> What is required:
Reproduce each entry below in full, exactly as it was given.

[Dataset entries]
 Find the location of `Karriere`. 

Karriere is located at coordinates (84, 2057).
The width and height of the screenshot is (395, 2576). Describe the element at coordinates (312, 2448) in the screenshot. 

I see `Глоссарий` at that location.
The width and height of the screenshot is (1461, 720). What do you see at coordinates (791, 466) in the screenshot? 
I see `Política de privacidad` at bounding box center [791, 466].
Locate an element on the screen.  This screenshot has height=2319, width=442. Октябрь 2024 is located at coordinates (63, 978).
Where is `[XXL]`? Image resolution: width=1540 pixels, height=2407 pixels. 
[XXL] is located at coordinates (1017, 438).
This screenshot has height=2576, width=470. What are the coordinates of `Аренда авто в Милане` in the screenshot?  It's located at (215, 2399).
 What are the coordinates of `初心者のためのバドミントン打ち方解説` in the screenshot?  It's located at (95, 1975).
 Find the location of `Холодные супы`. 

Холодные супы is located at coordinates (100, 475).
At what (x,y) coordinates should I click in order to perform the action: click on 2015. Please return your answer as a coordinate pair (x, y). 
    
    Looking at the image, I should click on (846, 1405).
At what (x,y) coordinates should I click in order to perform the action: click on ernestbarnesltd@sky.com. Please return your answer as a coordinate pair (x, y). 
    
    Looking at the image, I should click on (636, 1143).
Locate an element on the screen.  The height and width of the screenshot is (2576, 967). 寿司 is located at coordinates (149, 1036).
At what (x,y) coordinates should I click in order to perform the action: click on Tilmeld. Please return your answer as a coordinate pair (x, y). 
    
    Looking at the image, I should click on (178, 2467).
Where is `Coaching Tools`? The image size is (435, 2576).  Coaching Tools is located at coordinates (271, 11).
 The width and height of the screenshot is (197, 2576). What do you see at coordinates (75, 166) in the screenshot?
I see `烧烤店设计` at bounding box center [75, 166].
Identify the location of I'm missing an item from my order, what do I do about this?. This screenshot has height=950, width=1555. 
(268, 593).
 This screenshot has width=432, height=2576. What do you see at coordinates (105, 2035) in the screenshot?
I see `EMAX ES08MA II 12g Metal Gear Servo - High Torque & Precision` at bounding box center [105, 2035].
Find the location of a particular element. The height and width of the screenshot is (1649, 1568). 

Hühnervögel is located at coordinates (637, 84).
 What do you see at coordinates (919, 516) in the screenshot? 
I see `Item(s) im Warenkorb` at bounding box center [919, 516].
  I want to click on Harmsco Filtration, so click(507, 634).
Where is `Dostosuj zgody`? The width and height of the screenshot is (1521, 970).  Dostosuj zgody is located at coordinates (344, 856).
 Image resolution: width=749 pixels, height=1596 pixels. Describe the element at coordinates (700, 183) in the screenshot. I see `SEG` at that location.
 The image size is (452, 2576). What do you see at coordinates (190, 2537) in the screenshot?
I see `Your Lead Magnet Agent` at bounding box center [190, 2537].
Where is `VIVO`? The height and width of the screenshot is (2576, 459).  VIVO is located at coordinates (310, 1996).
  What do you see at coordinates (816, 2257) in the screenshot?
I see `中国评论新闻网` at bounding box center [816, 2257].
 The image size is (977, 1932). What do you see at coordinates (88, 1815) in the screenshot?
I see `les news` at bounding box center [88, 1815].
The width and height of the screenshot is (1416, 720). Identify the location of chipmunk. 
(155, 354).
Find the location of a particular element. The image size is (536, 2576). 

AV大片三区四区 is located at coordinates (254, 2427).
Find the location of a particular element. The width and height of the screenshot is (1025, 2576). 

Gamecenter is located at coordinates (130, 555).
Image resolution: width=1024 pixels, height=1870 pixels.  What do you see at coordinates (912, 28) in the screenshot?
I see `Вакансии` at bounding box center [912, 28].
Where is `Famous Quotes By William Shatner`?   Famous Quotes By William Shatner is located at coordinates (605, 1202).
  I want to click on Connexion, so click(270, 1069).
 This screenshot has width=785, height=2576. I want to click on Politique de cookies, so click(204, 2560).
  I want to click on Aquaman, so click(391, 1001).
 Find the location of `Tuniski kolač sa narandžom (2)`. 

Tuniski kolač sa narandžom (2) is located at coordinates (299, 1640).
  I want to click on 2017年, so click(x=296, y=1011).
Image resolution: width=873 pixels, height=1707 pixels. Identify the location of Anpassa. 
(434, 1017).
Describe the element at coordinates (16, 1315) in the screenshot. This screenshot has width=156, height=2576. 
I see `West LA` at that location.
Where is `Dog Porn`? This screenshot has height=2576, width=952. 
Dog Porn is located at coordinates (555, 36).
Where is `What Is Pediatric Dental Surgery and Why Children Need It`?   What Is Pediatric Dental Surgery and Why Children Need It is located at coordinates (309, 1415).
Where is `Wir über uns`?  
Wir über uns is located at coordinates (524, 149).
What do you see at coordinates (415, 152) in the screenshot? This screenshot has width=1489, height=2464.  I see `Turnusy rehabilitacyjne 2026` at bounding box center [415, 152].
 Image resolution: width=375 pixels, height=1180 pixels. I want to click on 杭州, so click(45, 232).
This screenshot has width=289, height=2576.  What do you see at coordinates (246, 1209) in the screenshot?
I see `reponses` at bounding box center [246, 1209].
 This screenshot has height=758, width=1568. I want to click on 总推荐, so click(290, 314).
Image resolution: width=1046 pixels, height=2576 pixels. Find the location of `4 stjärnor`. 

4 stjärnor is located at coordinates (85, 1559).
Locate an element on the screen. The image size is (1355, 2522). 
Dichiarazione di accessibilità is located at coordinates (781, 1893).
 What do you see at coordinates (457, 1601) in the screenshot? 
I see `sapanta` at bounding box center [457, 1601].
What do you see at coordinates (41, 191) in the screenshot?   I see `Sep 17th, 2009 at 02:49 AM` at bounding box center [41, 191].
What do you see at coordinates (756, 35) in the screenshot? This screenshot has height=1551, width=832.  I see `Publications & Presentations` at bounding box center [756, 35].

> Response for this exercise:
 Find the location of `Karriere`. 

Karriere is located at coordinates (84, 2057).
The width and height of the screenshot is (395, 2576). Describe the element at coordinates (312, 2448) in the screenshot. 

I see `Глоссарий` at that location.
The width and height of the screenshot is (1461, 720). What do you see at coordinates (791, 466) in the screenshot? 
I see `Política de privacidad` at bounding box center [791, 466].
Locate an element on the screen.  This screenshot has height=2319, width=442. Октябрь 2024 is located at coordinates (63, 978).
Where is `[XXL]`? Image resolution: width=1540 pixels, height=2407 pixels. 
[XXL] is located at coordinates (1017, 438).
This screenshot has height=2576, width=470. What are the coordinates of `Аренда авто в Милане` in the screenshot?  It's located at (215, 2399).
 What are the coordinates of `初心者のためのバドミントン打ち方解説` in the screenshot?  It's located at (95, 1975).
 Find the location of `Холодные супы`. 

Холодные супы is located at coordinates (100, 475).
At what (x,y) coordinates should I click in order to perform the action: click on 2015. Please return your answer as a coordinate pair (x, y). 
    
    Looking at the image, I should click on (846, 1405).
At what (x,y) coordinates should I click in order to perform the action: click on ernestbarnesltd@sky.com. Please return your answer as a coordinate pair (x, y). 
    
    Looking at the image, I should click on (636, 1143).
Locate an element on the screen.  The height and width of the screenshot is (2576, 967). 寿司 is located at coordinates (149, 1036).
At what (x,y) coordinates should I click in order to perform the action: click on Tilmeld. Please return your answer as a coordinate pair (x, y). 
    
    Looking at the image, I should click on (178, 2467).
Where is `Coaching Tools`? The image size is (435, 2576).  Coaching Tools is located at coordinates (271, 11).
 The width and height of the screenshot is (197, 2576). What do you see at coordinates (75, 166) in the screenshot?
I see `烧烤店设计` at bounding box center [75, 166].
Identify the location of I'm missing an item from my order, what do I do about this?. This screenshot has height=950, width=1555. 
(268, 593).
 This screenshot has width=432, height=2576. What do you see at coordinates (105, 2035) in the screenshot?
I see `EMAX ES08MA II 12g Metal Gear Servo - High Torque & Precision` at bounding box center [105, 2035].
Find the location of a particular element. The height and width of the screenshot is (1649, 1568). 

Hühnervögel is located at coordinates (637, 84).
 What do you see at coordinates (919, 516) in the screenshot? 
I see `Item(s) im Warenkorb` at bounding box center [919, 516].
  I want to click on Harmsco Filtration, so click(507, 634).
Where is `Dostosuj zgody`? The width and height of the screenshot is (1521, 970).  Dostosuj zgody is located at coordinates (344, 856).
 Image resolution: width=749 pixels, height=1596 pixels. Describe the element at coordinates (700, 183) in the screenshot. I see `SEG` at that location.
 The image size is (452, 2576). What do you see at coordinates (190, 2537) in the screenshot?
I see `Your Lead Magnet Agent` at bounding box center [190, 2537].
Where is `VIVO`? The height and width of the screenshot is (2576, 459).  VIVO is located at coordinates (310, 1996).
  What do you see at coordinates (816, 2257) in the screenshot?
I see `中国评论新闻网` at bounding box center [816, 2257].
 The image size is (977, 1932). What do you see at coordinates (88, 1815) in the screenshot?
I see `les news` at bounding box center [88, 1815].
The width and height of the screenshot is (1416, 720). Identify the location of chipmunk. 
(155, 354).
Find the location of a particular element. The image size is (536, 2576). 

AV大片三区四区 is located at coordinates (254, 2427).
Find the location of a particular element. The width and height of the screenshot is (1025, 2576). 

Gamecenter is located at coordinates (130, 555).
Image resolution: width=1024 pixels, height=1870 pixels.  What do you see at coordinates (912, 28) in the screenshot?
I see `Вакансии` at bounding box center [912, 28].
Where is `Famous Quotes By William Shatner`?   Famous Quotes By William Shatner is located at coordinates (605, 1202).
  I want to click on Connexion, so click(270, 1069).
 This screenshot has width=785, height=2576. I want to click on Politique de cookies, so click(204, 2560).
  I want to click on Aquaman, so click(391, 1001).
 Find the location of `Tuniski kolač sa narandžom (2)`. 

Tuniski kolač sa narandžom (2) is located at coordinates (299, 1640).
  I want to click on 2017年, so click(x=296, y=1011).
Image resolution: width=873 pixels, height=1707 pixels. Identify the location of Anpassa. 
(434, 1017).
Describe the element at coordinates (16, 1315) in the screenshot. This screenshot has width=156, height=2576. 
I see `West LA` at that location.
Where is `Dog Porn`? This screenshot has height=2576, width=952. 
Dog Porn is located at coordinates (555, 36).
Where is `What Is Pediatric Dental Surgery and Why Children Need It`?   What Is Pediatric Dental Surgery and Why Children Need It is located at coordinates (309, 1415).
Where is `Wir über uns`?  
Wir über uns is located at coordinates (524, 149).
What do you see at coordinates (415, 152) in the screenshot? This screenshot has width=1489, height=2464.  I see `Turnusy rehabilitacyjne 2026` at bounding box center [415, 152].
 Image resolution: width=375 pixels, height=1180 pixels. I want to click on 杭州, so click(45, 232).
This screenshot has width=289, height=2576.  What do you see at coordinates (246, 1209) in the screenshot?
I see `reponses` at bounding box center [246, 1209].
 This screenshot has height=758, width=1568. I want to click on 总推荐, so click(290, 314).
Image resolution: width=1046 pixels, height=2576 pixels. Find the location of `4 stjärnor`. 

4 stjärnor is located at coordinates (85, 1559).
Locate an element on the screen. The image size is (1355, 2522). 
Dichiarazione di accessibilità is located at coordinates (781, 1893).
 What do you see at coordinates (457, 1601) in the screenshot? 
I see `sapanta` at bounding box center [457, 1601].
What do you see at coordinates (41, 191) in the screenshot?   I see `Sep 17th, 2009 at 02:49 AM` at bounding box center [41, 191].
What do you see at coordinates (756, 35) in the screenshot? This screenshot has height=1551, width=832.  I see `Publications & Presentations` at bounding box center [756, 35].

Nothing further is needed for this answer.